## BRIEF
A verbatim reprint of the records below is what this exercise asks for.

* * * *

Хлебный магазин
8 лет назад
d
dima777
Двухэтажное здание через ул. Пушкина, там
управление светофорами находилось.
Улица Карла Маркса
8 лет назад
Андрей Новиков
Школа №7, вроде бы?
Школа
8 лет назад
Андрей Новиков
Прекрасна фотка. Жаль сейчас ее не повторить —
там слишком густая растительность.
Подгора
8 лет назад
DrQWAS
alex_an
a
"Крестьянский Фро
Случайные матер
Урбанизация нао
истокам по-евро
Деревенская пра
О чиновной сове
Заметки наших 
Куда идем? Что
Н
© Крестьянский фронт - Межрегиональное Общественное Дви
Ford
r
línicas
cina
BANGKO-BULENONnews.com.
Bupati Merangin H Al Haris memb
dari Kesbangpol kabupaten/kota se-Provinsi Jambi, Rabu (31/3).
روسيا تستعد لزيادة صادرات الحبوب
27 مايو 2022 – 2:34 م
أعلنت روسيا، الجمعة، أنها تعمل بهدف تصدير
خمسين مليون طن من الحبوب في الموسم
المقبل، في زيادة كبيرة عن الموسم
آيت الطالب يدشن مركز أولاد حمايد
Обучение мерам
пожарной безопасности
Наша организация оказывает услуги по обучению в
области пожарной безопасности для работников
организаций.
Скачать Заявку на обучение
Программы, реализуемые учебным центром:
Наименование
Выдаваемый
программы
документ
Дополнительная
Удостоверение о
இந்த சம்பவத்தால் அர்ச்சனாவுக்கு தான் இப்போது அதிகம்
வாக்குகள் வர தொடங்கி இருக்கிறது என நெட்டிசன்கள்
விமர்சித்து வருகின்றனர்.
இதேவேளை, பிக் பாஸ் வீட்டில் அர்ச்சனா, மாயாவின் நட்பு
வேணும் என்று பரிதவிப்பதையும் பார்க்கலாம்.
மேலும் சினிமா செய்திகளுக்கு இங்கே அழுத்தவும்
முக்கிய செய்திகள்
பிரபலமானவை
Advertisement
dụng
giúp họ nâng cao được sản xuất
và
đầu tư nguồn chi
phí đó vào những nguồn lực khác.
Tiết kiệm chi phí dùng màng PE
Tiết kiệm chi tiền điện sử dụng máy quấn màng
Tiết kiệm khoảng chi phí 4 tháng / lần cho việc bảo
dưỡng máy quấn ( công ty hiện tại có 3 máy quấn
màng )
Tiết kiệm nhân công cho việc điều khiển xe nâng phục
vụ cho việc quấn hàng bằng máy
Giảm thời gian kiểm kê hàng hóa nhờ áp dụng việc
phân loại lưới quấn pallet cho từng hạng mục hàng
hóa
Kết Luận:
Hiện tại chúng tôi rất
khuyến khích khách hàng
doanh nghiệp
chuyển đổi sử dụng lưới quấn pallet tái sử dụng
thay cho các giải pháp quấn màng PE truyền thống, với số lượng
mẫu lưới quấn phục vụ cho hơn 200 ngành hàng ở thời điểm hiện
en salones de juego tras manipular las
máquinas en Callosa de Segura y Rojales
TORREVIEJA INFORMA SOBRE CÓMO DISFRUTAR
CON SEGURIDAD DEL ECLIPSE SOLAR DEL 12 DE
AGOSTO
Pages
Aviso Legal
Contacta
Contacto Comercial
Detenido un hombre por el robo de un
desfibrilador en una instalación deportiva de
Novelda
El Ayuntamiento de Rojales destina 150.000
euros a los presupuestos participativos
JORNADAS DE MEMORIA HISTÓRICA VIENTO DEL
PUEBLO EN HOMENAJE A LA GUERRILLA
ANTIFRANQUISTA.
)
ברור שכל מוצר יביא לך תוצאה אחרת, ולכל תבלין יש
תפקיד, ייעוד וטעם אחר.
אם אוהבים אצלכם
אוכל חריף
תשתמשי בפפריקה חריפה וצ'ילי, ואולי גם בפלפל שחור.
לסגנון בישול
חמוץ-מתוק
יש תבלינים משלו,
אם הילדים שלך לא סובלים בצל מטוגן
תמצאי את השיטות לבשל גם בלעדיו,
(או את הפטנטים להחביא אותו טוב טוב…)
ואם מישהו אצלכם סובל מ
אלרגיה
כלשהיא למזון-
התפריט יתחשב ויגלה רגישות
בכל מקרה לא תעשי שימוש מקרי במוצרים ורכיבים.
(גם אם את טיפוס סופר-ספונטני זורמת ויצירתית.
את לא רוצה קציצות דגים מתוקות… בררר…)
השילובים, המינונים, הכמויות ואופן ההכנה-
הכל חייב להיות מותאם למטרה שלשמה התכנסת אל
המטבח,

* * * *

## COMPLETED EXERCISE
Хлебный магазин
8 лет назад
d
dima777
Двухэтажное здание через ул. Пушкина, там
управление светофорами находилось.
Улица Карла Маркса
8 лет назад
Андрей Новиков
Школа №7, вроде бы?
Школа
8 лет назад
Андрей Новиков
Прекрасна фотка. Жаль сейчас ее не повторить —
там слишком густая растительность.
Подгора
8 лет назад
DrQWAS
alex_an
a
"Крестьянский Фро
Случайные матер
Урбанизация нао
истокам по-евро
Деревенская пра
О чиновной сове
Заметки наших 
Куда идем? Что
Н
© Крестьянский фронт - Межрегиональное Общественное Дви
Ford
r
línicas
cina
BANGKO-BULENONnews.com.
Bupati Merangin H Al Haris memb
dari Kesbangpol kabupaten/kota se-Provinsi Jambi, Rabu (31/3).
روسيا تستعد لزيادة صادرات الحبوب
27 مايو 2022 – 2:34 م
أعلنت روسيا، الجمعة، أنها تعمل بهدف تصدير
خمسين مليون طن من الحبوب في الموسم
المقبل، في زيادة كبيرة عن الموسم
آيت الطالب يدشن مركز أولاد حمايد
Обучение мерам
пожарной безопасности
Наша организация оказывает услуги по обучению в
области пожарной безопасности для работников
организаций.
Скачать Заявку на обучение
Программы, реализуемые учебным центром:
Наименование
Выдаваемый
программы
документ
Дополнительная
Удостоверение о
இந்த சம்பவத்தால் அர்ச்சனாவுக்கு தான் இப்போது அதிகம்
வாக்குகள் வர தொடங்கி இருக்கிறது என நெட்டிசன்கள்
விமர்சித்து வருகின்றனர்.
இதேவேளை, பிக் பாஸ் வீட்டில் அர்ச்சனா, மாயாவின் நட்பு
வேணும் என்று பரிதவிப்பதையும் பார்க்கலாம்.
மேலும் சினிமா செய்திகளுக்கு இங்கே அழுத்தவும்
முக்கிய செய்திகள்
பிரபலமானவை
Advertisement
dụng
giúp họ nâng cao được sản xuất
và
đầu tư nguồn chi
phí đó vào những nguồn lực khác.
Tiết kiệm chi phí dùng màng PE
Tiết kiệm chi tiền điện sử dụng máy quấn màng
Tiết kiệm khoảng chi phí 4 tháng / lần cho việc bảo
dưỡng máy quấn ( công ty hiện tại có 3 máy quấn
màng )
Tiết kiệm nhân công cho việc điều khiển xe nâng phục
vụ cho việc quấn hàng bằng máy
Giảm thời gian kiểm kê hàng hóa nhờ áp dụng việc
phân loại lưới quấn pallet cho từng hạng mục hàng
hóa
Kết Luận:
Hiện tại chúng tôi rất
khuyến khích khách hàng
doanh nghiệp
chuyển đổi sử dụng lưới quấn pallet tái sử dụng
thay cho các giải pháp quấn màng PE truyền thống, với số lượng
mẫu lưới quấn phục vụ cho hơn 200 ngành hàng ở thời điểm hiện
en salones de juego tras manipular las
máquinas en Callosa de Segura y Rojales
TORREVIEJA INFORMA SOBRE CÓMO DISFRUTAR
CON SEGURIDAD DEL ECLIPSE SOLAR DEL 12 DE
AGOSTO
Pages
Aviso Legal
Contacta
Contacto Comercial
Detenido un hombre por el robo de un
desfibrilador en una instalación deportiva de
Novelda
El Ayuntamiento de Rojales destina 150.000
euros a los presupuestos participativos
JORNADAS DE MEMORIA HISTÓRICA VIENTO DEL
PUEBLO EN HOMENAJE A LA GUERRILLA
ANTIFRANQUISTA.
)
ברור שכל מוצר יביא לך תוצאה אחרת, ולכל תבלין יש
תפקיד, ייעוד וטעם אחר.
אם אוהבים אצלכם
אוכל חריף
תשתמשי בפפריקה חריפה וצ'ילי, ואולי גם בפלפל שחור.
לסגנון בישול
חמוץ-מתוק
יש תבלינים משלו,
אם הילדים שלך לא סובלים בצל מטוגן
תמצאי את השיטות לבשל גם בלעדיו,
(או את הפטנטים להחביא אותו טוב טוב…)
ואם מישהו אצלכם סובל מ
אלרגיה
כלשהיא למזון-
התפריט יתחשב ויגלה רגישות
בכל מקרה לא תעשי שימוש מקרי במוצרים ורכיבים.
(גם אם את טיפוס סופר-ספונטני זורמת ויצירתית.
את לא רוצה קציצות דגים מתוקות… בררר…)
השילובים, המינונים, הכמויות ואופן ההכנה-
הכל חייב להיות מותאם למטרה שלשמה התכנסת אל
המטבח,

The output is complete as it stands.